• EXERCISE DIRECTIONS
Every line below that has the word "storage" counts once; report how many lines that makes, with no other words.
SUPPLIED RECORDS START
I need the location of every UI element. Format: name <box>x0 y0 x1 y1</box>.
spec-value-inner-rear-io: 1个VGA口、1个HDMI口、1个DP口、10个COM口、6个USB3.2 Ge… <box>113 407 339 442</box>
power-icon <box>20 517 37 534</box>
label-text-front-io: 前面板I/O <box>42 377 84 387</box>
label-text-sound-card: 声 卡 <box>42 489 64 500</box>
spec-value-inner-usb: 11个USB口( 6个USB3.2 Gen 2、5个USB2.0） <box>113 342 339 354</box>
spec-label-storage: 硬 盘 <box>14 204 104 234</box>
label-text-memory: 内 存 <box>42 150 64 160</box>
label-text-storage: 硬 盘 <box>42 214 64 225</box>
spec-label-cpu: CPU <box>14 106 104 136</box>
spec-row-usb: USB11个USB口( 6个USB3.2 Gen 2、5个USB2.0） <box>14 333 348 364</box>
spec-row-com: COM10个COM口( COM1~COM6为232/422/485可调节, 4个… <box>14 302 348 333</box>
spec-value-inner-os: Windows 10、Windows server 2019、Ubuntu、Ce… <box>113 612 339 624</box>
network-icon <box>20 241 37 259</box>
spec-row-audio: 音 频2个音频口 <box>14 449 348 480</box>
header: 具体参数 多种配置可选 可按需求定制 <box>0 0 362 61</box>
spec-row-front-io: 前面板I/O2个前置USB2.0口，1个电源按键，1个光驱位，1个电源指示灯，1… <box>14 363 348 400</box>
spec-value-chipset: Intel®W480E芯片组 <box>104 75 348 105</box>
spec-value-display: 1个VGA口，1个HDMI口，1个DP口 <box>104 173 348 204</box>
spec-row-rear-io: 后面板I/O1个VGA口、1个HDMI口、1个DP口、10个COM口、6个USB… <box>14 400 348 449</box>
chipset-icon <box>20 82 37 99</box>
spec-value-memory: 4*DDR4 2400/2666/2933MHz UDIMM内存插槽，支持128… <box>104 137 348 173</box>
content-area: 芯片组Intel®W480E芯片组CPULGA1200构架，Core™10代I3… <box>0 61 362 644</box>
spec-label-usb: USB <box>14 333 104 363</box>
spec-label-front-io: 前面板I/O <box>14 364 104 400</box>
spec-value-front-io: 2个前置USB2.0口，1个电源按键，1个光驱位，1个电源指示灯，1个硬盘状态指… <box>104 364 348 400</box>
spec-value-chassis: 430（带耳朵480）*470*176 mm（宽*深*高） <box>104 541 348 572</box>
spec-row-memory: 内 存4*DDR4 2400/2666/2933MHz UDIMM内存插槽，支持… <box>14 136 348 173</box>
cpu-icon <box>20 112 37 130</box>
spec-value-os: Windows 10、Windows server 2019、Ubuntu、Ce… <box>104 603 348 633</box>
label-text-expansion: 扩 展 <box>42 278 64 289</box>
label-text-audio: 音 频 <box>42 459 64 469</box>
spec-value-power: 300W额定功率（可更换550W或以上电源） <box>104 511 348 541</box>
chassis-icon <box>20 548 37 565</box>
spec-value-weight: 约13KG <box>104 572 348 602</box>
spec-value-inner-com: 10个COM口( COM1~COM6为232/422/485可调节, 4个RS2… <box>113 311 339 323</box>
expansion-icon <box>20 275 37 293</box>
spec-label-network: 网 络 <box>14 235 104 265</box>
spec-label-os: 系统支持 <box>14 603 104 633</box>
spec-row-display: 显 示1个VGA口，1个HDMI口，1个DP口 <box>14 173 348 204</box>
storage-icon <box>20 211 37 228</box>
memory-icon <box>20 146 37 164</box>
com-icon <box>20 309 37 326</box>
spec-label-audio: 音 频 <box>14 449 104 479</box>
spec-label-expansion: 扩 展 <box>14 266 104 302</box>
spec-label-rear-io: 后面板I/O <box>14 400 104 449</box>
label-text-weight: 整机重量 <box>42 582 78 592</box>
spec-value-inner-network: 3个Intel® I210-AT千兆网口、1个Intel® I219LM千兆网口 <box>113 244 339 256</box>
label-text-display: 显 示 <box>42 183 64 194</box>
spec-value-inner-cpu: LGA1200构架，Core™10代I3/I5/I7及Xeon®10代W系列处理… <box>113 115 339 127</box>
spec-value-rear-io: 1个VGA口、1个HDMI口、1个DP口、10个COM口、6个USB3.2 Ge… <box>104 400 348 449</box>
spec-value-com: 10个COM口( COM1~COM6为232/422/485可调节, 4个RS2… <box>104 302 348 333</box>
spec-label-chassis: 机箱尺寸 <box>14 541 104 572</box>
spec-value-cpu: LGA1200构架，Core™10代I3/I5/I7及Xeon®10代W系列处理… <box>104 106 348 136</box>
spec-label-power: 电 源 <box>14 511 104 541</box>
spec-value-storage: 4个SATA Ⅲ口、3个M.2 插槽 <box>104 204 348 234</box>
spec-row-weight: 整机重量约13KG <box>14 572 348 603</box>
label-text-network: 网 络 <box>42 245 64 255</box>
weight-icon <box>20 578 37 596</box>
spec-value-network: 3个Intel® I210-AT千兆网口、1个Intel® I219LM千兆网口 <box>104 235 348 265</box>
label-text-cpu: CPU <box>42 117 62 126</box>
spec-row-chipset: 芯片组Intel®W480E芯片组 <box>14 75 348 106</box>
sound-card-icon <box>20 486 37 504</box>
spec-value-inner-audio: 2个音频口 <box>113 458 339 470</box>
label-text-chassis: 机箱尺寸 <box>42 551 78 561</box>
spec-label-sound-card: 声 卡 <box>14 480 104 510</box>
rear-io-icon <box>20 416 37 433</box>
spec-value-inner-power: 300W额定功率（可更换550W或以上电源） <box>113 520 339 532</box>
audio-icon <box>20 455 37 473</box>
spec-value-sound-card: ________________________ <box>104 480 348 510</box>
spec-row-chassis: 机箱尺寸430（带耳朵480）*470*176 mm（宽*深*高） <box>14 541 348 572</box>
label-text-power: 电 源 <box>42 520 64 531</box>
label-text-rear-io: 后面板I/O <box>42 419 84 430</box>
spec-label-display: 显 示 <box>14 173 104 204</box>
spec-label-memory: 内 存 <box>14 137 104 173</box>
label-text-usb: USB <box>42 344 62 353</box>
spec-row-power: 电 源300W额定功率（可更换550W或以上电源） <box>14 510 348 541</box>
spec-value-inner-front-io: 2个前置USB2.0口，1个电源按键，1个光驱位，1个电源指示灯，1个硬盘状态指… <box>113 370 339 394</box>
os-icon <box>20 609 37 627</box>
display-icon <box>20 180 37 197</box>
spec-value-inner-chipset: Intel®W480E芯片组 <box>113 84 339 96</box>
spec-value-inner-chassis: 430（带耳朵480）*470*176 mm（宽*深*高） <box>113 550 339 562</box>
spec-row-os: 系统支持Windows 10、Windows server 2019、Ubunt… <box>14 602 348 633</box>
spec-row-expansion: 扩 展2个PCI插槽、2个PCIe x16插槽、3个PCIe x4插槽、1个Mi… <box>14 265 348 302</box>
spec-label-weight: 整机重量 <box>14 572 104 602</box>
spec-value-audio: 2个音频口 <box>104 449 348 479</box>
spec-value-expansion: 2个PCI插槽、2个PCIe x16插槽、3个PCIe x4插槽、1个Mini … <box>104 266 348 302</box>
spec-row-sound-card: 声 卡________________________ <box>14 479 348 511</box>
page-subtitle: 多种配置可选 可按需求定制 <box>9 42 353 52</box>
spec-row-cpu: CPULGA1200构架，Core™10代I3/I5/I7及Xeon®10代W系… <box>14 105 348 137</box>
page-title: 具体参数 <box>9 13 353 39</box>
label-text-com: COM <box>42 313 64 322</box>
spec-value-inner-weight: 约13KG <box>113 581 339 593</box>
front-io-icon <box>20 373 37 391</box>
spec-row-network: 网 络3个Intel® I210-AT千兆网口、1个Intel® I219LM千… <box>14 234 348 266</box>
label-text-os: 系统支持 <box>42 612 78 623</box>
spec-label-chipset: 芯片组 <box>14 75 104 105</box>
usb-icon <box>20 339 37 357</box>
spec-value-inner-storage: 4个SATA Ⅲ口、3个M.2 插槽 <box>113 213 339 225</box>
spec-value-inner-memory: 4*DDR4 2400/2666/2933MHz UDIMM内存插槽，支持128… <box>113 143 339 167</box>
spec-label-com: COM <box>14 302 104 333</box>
SUPPLIED RECORDS END
• TASK SOLUTION
5